Wounded
Only a look and a motion that nobody saw or heard.
Only a look and a motion that nobody saw or heard.
Past in a moment and over, with never the sound of a word;
Streams of converse around me smoothly and cheerily flow,
But a terrible stab has been given, a silent and staggering blow.
Guesses the hand that gave it hardly a tithe of the smart,
Nothing at all of the anguish that fiercely leapt up in my heart,
Scorching and scathing its peace, while a tremulous nerve to the brain
Flashed up a telegram sudden, a message of quivering pain.
They must be merry without me, for how can I sing to-night?
They will only think I am tired, and thought- fully shade the light;
Finger and voice would fail while the wound is open and sore;
Bleeding away the strength I had gathered for days before.
Only a look and a motion! Yes, but we little know
How from each dwarf-like “only” a giant of power may grow:
The thundering avalanche crushes, loosened by only a breath,
And only a colorless drop may be laden with sudden death.
Only a word of command, but it loses or wins the field;
Only a stroke of the pen, but a heart is broken or healed;
Only a step may sever, pole-wide, future and past;
Only a touch may rivet links which for life shall last.
Only a look and a motion! Why was the wound so deep?
Were it no echo of sorrow, hushed for awhile to sleep,
Were it no shadow of fear, far o’er the future thrown,
Slight were the suffering now, if it bore on the present alone.
Ah! I would smile it away, but ’tis all too fresh and too keen;
Perhaps I may some day recall it as if it had never been;
Now I can only be still, and endure where I cannot cope,
Praying for meekness and patience, praying for faith and hope.
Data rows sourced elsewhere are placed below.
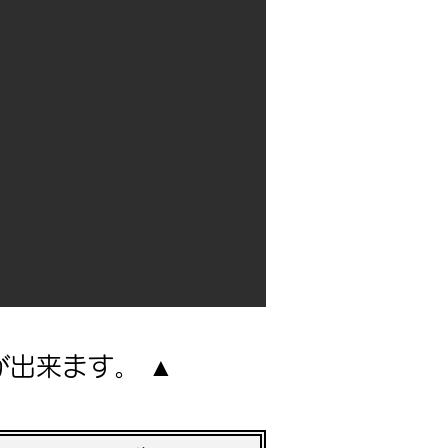
出来ます。 ▲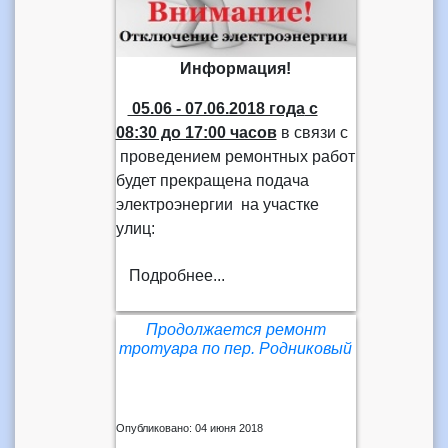
Информация!
05.06 - 07.06.2018 года
с
08:30 до 17:00 часов
в связи с
проведением ремонтных работ
будет прекращена подача
электроэнергии на участке
улиц:
Подробнее...
Продолжается ремонт
тротуара по пер. Родниковый
Опубликовано: 04 июня 2018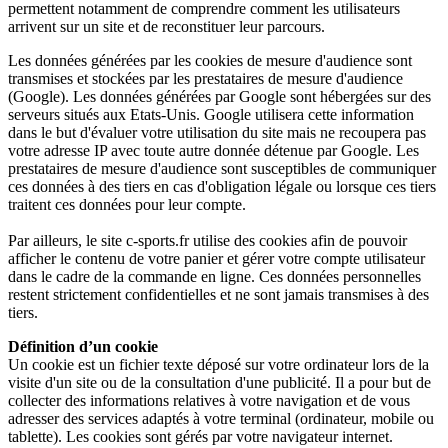
permettent notamment de comprendre comment les utilisateurs
arrivent sur un site et de reconstituer leur parcours.
Les données générées par les cookies de mesure d'audience sont
transmises et stockées par les prestataires de mesure d'audience
(Google). Les données générées par Google sont hébergées sur des
serveurs situés aux Etats-Unis. Google utilisera cette information
dans le but d'évaluer votre utilisation du site mais ne recoupera pas
votre adresse IP avec toute autre donnée détenue par Google. Les
prestataires de mesure d'audience sont susceptibles de communiquer
ces données à des tiers en cas d'obligation légale ou lorsque ces tiers
traitent ces données pour leur compte.
Par ailleurs, le site c-sports.fr utilise des cookies afin de pouvoir
afficher le contenu de votre panier et gérer votre compte utilisateur
dans le cadre de la commande en ligne. Ces données personnelles
restent strictement confidentielles et ne sont jamais transmises à des
tiers.
Définition d’un cookie
Un cookie est un fichier texte déposé sur votre ordinateur lors de la
visite d'un site ou de la consultation d'une publicité. Il a pour but de
collecter des informations relatives à votre navigation et de vous
adresser des services adaptés à votre terminal (ordinateur, mobile ou
tablette). Les cookies sont gérés par votre navigateur internet.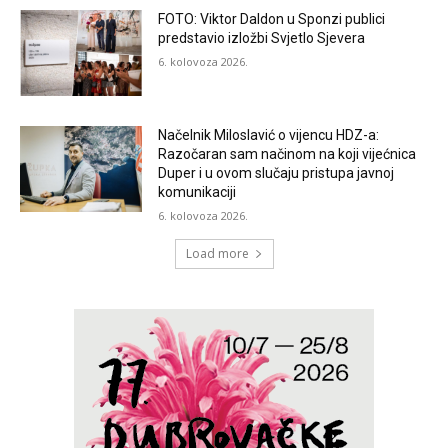
FOTO: Viktor Daldon u Sponzi publici
predstavio izložbi Svjetlo Sjevera
6. kolovoza 2026.
Načelnik Miloslavić o vijencu HDZ-a:
Razočaran sam načinom na koji vijećnica
Duper i u ovom slučaju pristupa javnoj
komunikaciji
6. kolovoza 2026.
Load more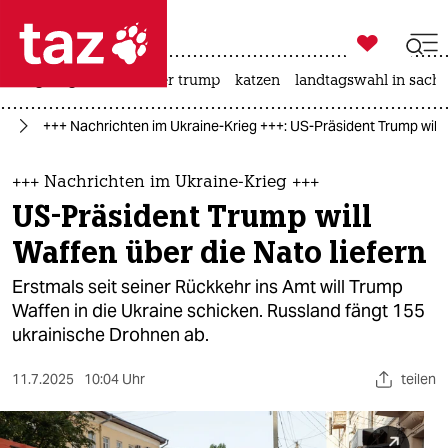

taz zahl ich
bergsteigen
usa unter trump
katzen
landtagswahl in sachs

taz zahl ich
ne
+++ Nachrichten im Ukraine-Krieg +++: US-Präsident Trump will W
taz zahl ich
themen
+++ Nachrichten im Ukraine-Krieg +++
US-Präsident Trump will
politik
Waffen über die Nato liefern
öko
Erstmals seit seiner Rückkehr ins Amt will Trump
Waffen in die Ukraine schicken. Russland fängt 155
gesellschaft
ukrainische Drohnen ab.
kultur
11.7.2025
10:04 Uhr
teilen
sport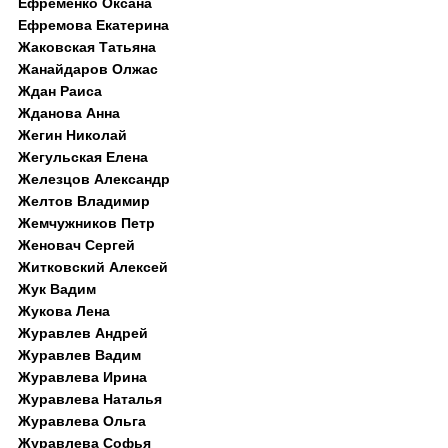
Ефременко Оксана
Ефремова Екатерина
Жаковская Татьяна
Жанайдаров Олжас
Ждан Раиса
Жданова Анна
Жегин Николай
Жегульская Елена
Железцов Александр
Желтов Владимир
Жемчужников Петр
Женовач Сергей
Житковский Алексей
Жук Вадим
Жукова Лена
Журавлев Андрей
Журавлев Вадим
Журавлева Ирина
Журавлева Наталья
Журавлева Ольга
Журавлева Софья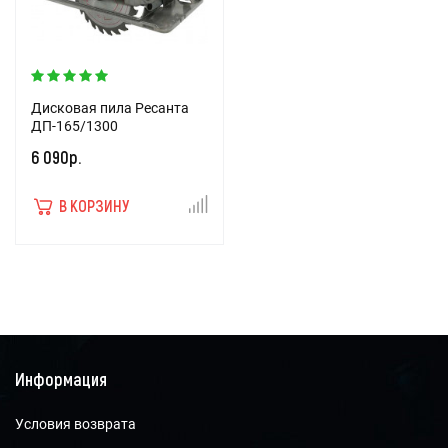
Дисковая пила Ресанта
ДП-165/1300
6 090р.
В КОРЗИНУ
Информация
Условия возврата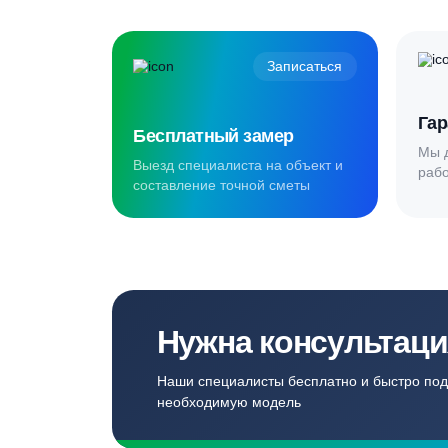
Создаём комф
для наших кл
Записаться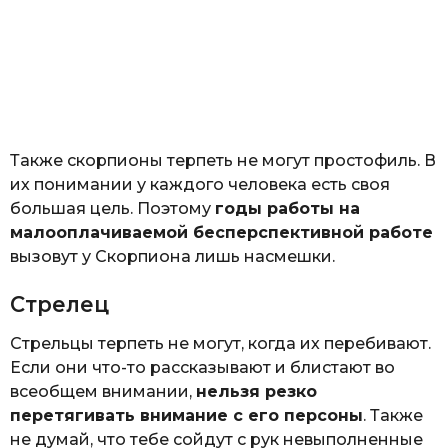
Также скорпионы терпеть не могут простофиль. В
их понимании у каждого человека есть своя
большая цель. Поэтому
годы работы на
малооплачиваемой бесперспективной работе
вызовут у Скорпиона лишь насмешки.
Стрелец
Стрельцы терпеть не могут, когда их перебивают.
Если они что-то рассказывают и блистают во
всеобщем внимании,
нельзя резко
перетягивать внимание с его персоны
. Также
не думай, что тебе сойдут с рук невыполненные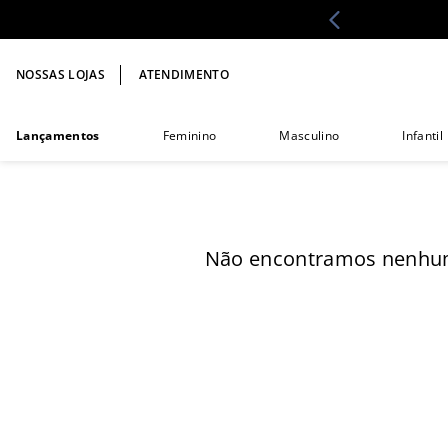
NOSSAS LOJAS
ATENDIMENTO
Lançamentos
Feminino
Masculino
Infantil
Não encontramos nenhum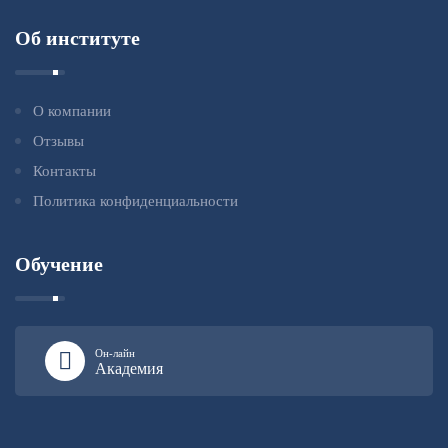
Об институте
О компании
Отзывы
Контакты
Политика конфиденциальности
Обучение
Он-лайн
Академия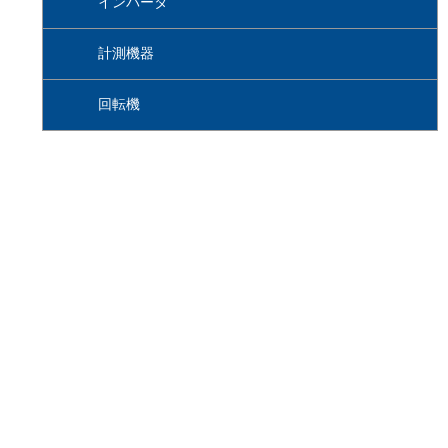
インバータ
計測機器
回転機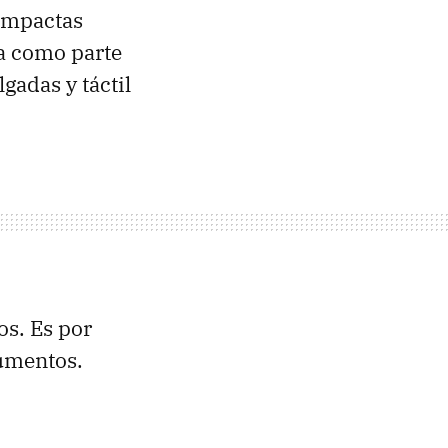
ompactas
na como parte
gadas y táctil
os. Es por
umentos.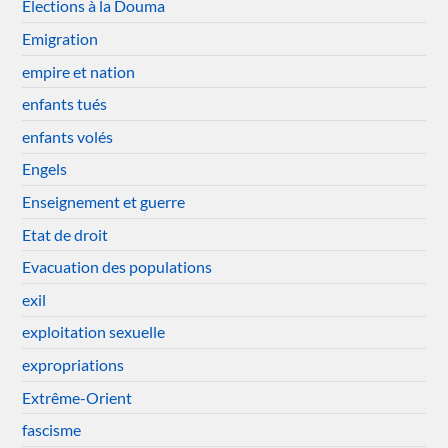
Elections à la Douma
Emigration
empire et nation
enfants tués
enfants volés
Engels
Enseignement et guerre
Etat de droit
Evacuation des populations
exil
exploitation sexuelle
expropriations
Extrême-Orient
fascisme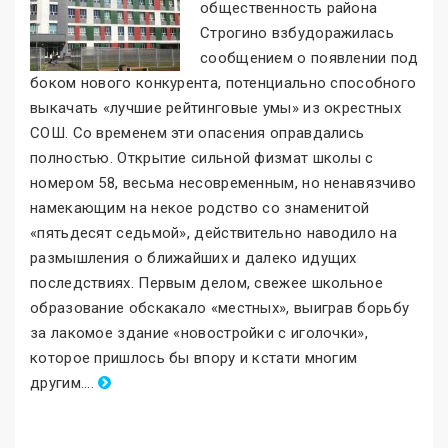
общественность района
Строгино взбудоражилась
сообщением о появлении под
боком нового конкурента, потенциально способного
выкачать «лучшие рейтинговые умы
»
из окрестных
СОШ. Со временем эти опасения оправдались
полностью. Открытие сильной физмат школы с
номером 58, весьма несовременным, но ненавязчиво
намекающим на некое родство со знаменитой
«пятьдесят седьмой
»
, действительно наводило на
размышления о ближайших и далеко идущих
последствиях. Первым делом, свежее школьное
образование обскакало «местных
»
, выиграв борьбу
за лакомое здание «новостройки с иголочки
»
,
которое пришлось бы впору и кстати многим
другим.
.
..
Is it an answer already that words to my mind are brought,
Floating like shining liles on waters of gloomiest thought?
Simple and short is the sentence, but oh! What it comprehends!
“Those with which I was wounded, in the house of My friends.”
Floating still on my heart, while I listen again and again,
Stilling the anxious throbbing, soothing the icy pain,
Proving its sacred mission healing and balm to bring.
“Coming?” Yes, if you want me! Yes, I am ready to sing.